Presenter: Manuela Veloso (Homepage)
Friday September 13, 2013 from 11:00am to 12:00pm
We envision ubiquitous autonomous mobile robots that coexist and interact
with humans while performing tasks. Such robots are still far from common,
as our environments offer great challenges to robust autonomous robot
perception, cognition, and action. In this talk, I present symbiotic robot
autonomy in which robots are robustly autonomous in their localization and
navigation, as well as handle they limitations by proactively asking for
help from humans, accessing the web for missing knowledge, and
coordinating with other robots.
Manuela M. Veloso is Herbert A. Simon Professor in the Computer Science Department at Carnegie Mellon University. She researches in Artificial Intelligence and Robotics. She founded and directs the CORAL research laboratory, for the study of multiagent systems where agents Collaborate, Observe, Reason, Act, and Learn, www.cs.cmu.edu/~coral. Professor Veloso is IEEE Fellow, AAAS Fellow, and AAAI Fellow. She is the current President of AAAI, and the past President of RoboCup.
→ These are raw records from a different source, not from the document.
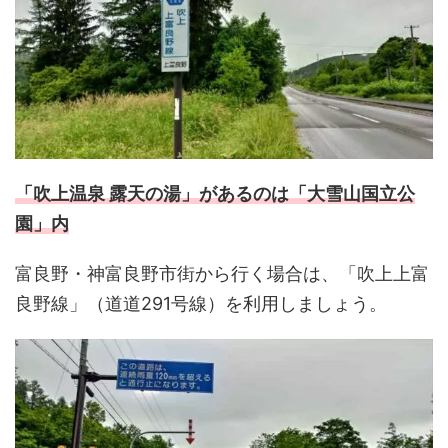
「吹上温泉 露天の湯」があるのは「大雪山国立公
園」内
富良野・神富良野市街から行く場合は、「吹上上富
良野線」（道道291号線）を利用しましょう。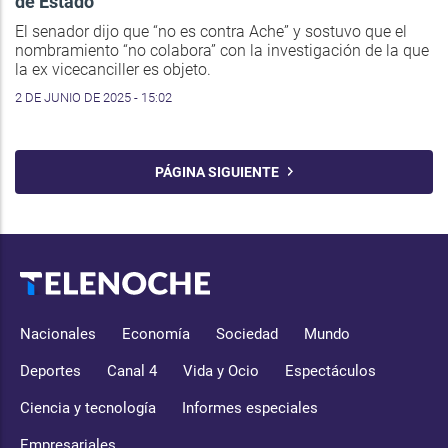
de Estado"
El senador dijo que “no es contra Ache” y sostuvo que el
nombramiento “no colabora” con la investigación de la que
la ex vicecanciller es objeto.
2 DE JUNIO DE 2025 - 15:02
PÁGINA SIGUIENTE
Nacionales
Economía
Sociedad
Mundo
Deportes
Canal 4
Vida y Ocio
Espectáculos
Ciencia y tecnología
Informes especiales
Empresariales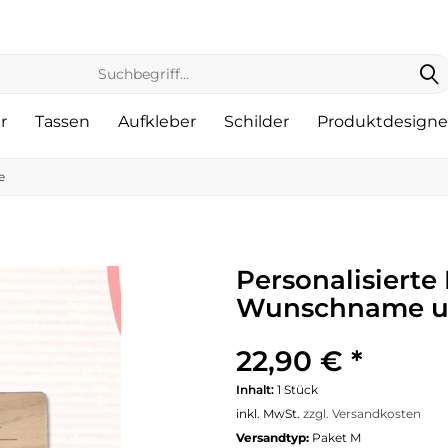
r
Tassen
Aufkleber
Schilder
Produktdesigne
e
Personalisierte
Wunschname un
22,90 € *
Inhalt:
1 Stück
inkl. MwSt.
zzgl. Versandkosten
Versandtyp:
Paket M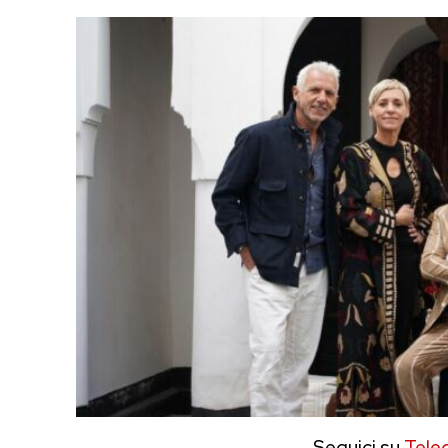
Seguici su
Tele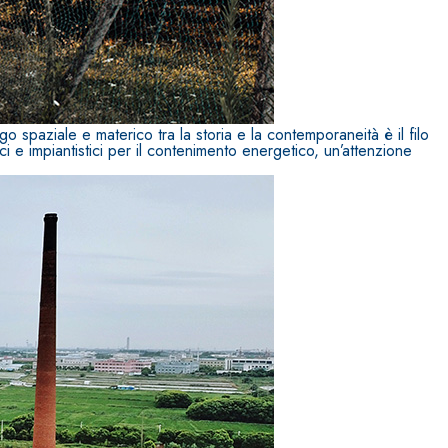
o spaziale e materico tra la storia e la contemporaneità è il filo
ici e impiantistici per il contenimento energetico, un’attenzione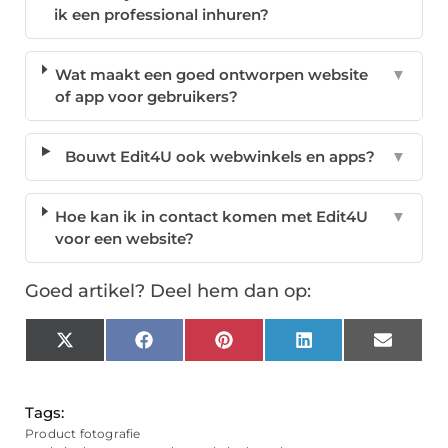
ik een professional inhuren?
Wat maakt een goed ontworpen website
▼
of app voor gebruikers?
Bouwt Edit4U ook webwinkels en apps?
▼
Hoe kan ik in contact komen met Edit4U
▼
voor een website?
Goed artikel? Deel hem dan op:
X
Facebook
Pinterest
LinkedIn
Email
(Twitter)
Tags:
Product fotografie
She received the 2009 ACM/SIGART Autonomous Agents Research Award for her contributions to agents in uncertain and dynamic environments, including distributed robot localization and world modeling, strategy selection in multiagent systems in the presence of adversaries, and robot learning from demonstration. Professor Veloso and her students have worked with a variety of autonomous robots, for robot soccer, education, and service robots. See www.cs.cmu.edu/~mmv for further information, including publications.